● Exercise
Determine the number of lines in the listing below that hold the word "elements". Write the number alone.
>>>>
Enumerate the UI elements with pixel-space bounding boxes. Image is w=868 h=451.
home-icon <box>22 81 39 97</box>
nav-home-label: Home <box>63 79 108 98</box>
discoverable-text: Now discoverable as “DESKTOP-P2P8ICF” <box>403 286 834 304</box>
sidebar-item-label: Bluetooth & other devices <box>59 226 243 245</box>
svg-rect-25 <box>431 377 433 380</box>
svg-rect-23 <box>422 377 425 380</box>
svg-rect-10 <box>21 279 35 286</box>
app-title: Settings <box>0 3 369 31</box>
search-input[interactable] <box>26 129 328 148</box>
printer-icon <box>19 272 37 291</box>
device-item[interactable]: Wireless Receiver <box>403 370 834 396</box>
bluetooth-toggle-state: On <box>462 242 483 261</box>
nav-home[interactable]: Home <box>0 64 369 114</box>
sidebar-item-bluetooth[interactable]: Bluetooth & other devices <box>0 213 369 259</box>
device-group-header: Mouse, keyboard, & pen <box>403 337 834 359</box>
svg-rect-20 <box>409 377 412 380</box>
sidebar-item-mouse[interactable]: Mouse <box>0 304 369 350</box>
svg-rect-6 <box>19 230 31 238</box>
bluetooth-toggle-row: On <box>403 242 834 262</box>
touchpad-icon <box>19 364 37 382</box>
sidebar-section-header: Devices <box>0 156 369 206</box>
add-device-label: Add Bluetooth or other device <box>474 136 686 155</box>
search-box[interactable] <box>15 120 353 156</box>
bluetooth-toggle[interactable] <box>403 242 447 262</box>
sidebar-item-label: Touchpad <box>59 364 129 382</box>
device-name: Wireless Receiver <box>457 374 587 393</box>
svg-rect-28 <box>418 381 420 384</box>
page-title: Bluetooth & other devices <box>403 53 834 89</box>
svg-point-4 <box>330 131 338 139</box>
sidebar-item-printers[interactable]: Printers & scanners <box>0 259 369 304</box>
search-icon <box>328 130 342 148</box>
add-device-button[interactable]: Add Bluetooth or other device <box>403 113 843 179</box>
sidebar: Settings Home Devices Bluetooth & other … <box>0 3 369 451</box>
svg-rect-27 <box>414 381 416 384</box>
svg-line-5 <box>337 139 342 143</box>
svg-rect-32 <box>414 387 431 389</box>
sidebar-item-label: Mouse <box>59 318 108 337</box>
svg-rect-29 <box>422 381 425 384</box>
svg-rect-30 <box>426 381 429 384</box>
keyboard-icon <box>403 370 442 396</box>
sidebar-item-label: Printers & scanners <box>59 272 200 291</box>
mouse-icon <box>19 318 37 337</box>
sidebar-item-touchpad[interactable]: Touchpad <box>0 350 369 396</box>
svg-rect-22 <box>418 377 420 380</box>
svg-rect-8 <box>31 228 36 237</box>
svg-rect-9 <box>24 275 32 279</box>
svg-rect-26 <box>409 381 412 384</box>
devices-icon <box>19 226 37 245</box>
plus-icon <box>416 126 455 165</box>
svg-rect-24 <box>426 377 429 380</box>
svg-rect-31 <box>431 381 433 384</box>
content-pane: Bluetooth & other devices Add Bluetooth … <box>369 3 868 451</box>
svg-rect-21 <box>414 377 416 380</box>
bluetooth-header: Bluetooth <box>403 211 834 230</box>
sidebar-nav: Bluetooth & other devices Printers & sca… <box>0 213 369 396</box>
<<<<
>>>>
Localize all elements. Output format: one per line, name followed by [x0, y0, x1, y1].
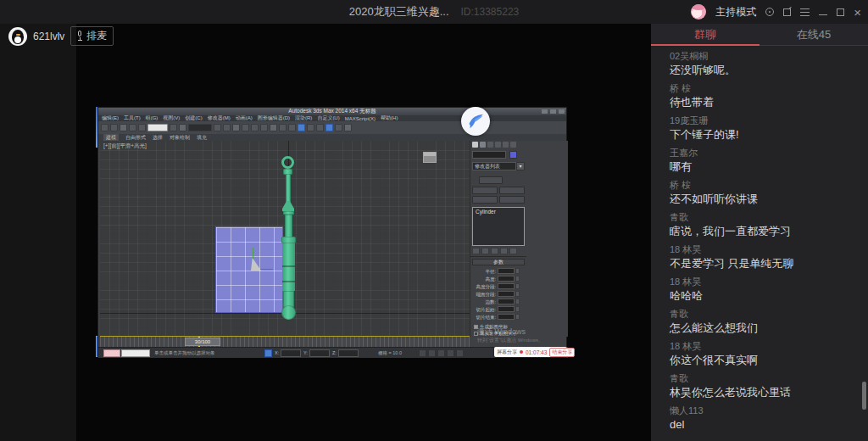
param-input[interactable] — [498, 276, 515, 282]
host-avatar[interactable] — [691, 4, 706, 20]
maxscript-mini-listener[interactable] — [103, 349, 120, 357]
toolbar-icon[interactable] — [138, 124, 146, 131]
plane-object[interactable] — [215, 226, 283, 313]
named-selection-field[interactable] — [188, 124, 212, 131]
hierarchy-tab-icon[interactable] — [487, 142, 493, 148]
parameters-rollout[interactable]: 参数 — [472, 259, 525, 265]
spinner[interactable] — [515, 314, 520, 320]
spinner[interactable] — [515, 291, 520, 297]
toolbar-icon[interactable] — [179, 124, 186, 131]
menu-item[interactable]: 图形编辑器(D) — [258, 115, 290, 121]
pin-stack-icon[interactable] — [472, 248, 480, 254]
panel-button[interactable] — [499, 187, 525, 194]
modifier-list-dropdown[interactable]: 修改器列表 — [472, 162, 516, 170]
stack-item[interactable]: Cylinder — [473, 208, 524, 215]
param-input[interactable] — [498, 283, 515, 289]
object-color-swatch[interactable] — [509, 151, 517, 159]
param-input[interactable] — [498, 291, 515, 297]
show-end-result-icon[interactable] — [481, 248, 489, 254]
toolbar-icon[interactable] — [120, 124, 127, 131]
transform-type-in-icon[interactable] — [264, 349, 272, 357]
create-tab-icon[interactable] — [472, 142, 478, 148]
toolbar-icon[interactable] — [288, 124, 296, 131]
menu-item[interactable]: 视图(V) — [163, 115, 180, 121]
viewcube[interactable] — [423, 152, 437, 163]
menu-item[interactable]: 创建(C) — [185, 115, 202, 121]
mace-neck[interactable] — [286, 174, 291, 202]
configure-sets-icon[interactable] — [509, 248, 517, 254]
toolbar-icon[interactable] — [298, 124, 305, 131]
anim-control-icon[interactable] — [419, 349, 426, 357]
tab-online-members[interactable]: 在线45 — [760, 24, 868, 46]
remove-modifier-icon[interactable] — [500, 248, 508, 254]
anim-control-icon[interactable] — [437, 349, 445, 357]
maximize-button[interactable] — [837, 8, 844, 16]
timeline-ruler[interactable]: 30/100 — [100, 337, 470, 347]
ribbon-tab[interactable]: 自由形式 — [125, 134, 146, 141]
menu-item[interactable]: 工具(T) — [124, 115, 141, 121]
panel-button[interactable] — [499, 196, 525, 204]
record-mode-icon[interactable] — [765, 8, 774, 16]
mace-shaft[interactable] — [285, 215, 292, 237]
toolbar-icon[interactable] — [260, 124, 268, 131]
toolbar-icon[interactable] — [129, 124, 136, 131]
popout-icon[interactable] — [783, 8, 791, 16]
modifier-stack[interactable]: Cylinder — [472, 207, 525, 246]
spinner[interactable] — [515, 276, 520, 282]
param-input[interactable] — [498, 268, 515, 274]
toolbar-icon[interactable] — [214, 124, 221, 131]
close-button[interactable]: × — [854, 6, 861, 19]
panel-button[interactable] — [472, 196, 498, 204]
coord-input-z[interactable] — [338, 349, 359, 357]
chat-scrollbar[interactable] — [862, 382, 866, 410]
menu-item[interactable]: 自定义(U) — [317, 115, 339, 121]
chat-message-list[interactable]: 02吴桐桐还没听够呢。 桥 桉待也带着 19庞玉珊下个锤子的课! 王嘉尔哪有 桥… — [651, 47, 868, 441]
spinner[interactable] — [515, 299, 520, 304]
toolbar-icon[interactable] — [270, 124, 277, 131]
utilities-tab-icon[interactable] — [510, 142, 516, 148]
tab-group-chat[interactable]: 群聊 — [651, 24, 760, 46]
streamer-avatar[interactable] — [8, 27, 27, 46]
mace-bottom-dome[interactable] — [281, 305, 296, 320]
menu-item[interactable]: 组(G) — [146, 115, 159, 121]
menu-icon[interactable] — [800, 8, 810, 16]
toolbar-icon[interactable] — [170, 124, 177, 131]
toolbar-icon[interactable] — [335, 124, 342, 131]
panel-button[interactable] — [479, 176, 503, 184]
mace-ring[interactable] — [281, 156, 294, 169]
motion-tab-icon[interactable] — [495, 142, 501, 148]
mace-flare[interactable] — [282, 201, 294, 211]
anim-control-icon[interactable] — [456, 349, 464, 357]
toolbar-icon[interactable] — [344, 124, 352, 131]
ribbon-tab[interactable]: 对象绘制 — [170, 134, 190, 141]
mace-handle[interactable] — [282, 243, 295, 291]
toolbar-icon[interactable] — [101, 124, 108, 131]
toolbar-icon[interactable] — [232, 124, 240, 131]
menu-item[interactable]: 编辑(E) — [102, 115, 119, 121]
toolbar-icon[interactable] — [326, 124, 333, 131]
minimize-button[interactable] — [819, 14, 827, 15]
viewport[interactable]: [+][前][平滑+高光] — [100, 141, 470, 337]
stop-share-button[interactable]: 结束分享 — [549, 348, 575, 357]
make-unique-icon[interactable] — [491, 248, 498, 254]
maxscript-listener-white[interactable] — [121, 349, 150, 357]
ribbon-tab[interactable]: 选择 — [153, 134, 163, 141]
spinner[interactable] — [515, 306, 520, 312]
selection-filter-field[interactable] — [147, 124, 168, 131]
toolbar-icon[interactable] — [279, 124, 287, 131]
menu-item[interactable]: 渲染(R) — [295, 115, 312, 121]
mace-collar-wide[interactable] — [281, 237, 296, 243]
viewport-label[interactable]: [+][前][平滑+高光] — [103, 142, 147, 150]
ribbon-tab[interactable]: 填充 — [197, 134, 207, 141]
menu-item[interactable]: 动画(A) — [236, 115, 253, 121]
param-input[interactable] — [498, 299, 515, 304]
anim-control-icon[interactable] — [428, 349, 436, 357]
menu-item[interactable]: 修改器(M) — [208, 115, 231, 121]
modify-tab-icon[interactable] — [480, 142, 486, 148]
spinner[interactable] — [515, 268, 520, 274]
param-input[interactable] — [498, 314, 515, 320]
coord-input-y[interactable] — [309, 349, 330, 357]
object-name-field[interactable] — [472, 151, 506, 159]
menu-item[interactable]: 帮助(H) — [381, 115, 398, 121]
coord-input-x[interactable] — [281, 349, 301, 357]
<<<<
● Exercise output
2